* EXERCISE MATERIAL:
******************************
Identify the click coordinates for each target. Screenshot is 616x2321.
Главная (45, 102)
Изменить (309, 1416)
******************************
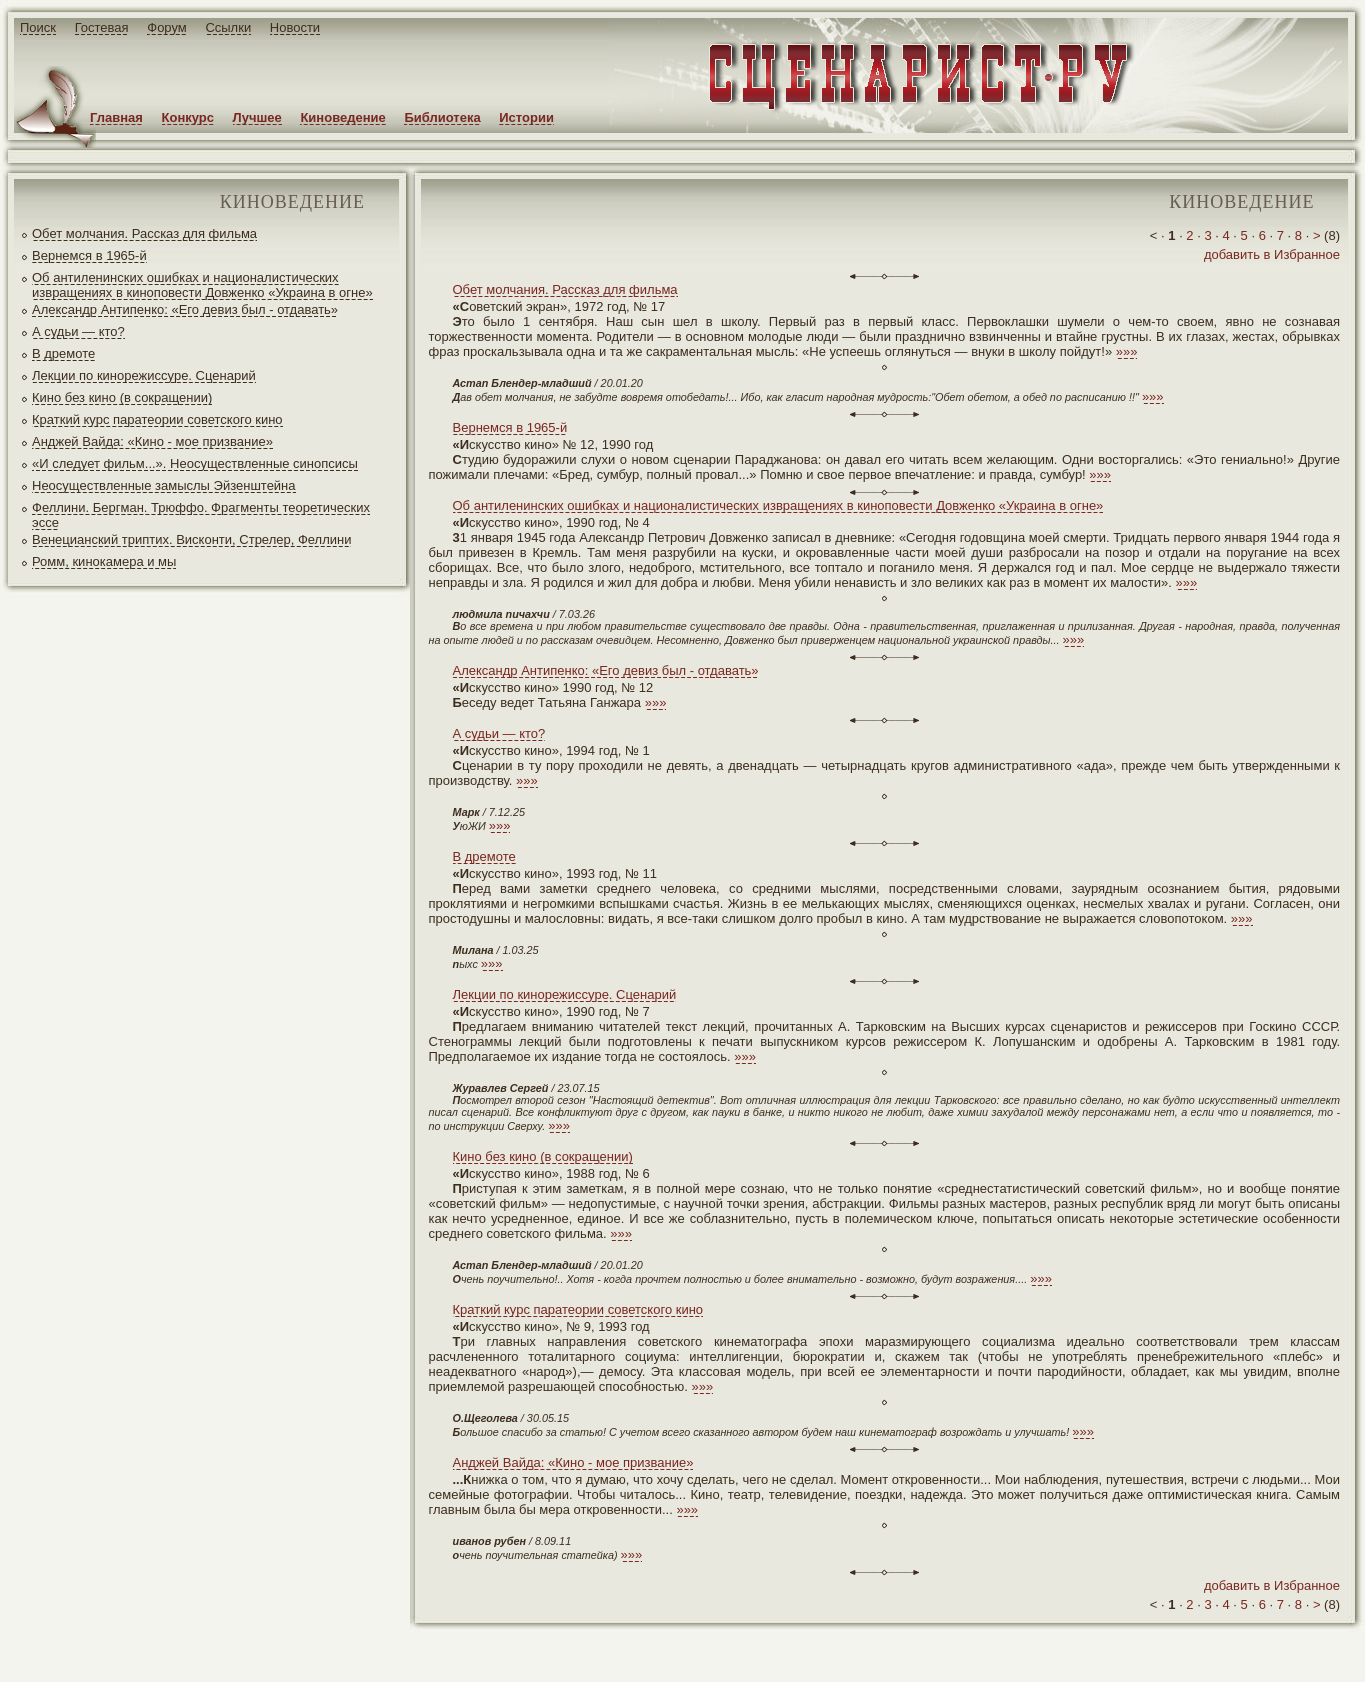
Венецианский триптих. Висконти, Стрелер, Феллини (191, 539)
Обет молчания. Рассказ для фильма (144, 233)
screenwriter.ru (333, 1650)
******************************
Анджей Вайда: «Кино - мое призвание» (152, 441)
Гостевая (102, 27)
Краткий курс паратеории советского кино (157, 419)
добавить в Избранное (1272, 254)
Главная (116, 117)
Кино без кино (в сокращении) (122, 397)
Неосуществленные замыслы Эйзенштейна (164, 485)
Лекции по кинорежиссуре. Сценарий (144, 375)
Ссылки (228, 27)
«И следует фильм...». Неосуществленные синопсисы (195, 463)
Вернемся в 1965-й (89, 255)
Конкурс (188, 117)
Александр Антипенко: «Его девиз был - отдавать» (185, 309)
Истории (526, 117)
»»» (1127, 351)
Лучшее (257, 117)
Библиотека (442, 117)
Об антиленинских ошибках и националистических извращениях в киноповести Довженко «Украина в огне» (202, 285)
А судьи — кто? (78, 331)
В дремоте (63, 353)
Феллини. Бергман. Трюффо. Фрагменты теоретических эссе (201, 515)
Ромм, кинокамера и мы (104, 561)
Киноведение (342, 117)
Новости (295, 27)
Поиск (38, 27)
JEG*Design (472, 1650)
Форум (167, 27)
******************************
* WORK ITEM: From the records above, print exactly the lines that run from the line with "Краткий курс паратеории" to the line with "синопсисы (195, 463)", inclusive.

* THE ANSWER:
Краткий курс паратеории советского кино (157, 419)
добавить в Избранное (1272, 254)
Главная (116, 117)
Кино без кино (в сокращении) (122, 397)
Неосуществленные замыслы Эйзенштейна (164, 485)
Лекции по кинорежиссуре. Сценарий (144, 375)
Ссылки (228, 27)
«И следует фильм...». Неосуществленные синопсисы (195, 463)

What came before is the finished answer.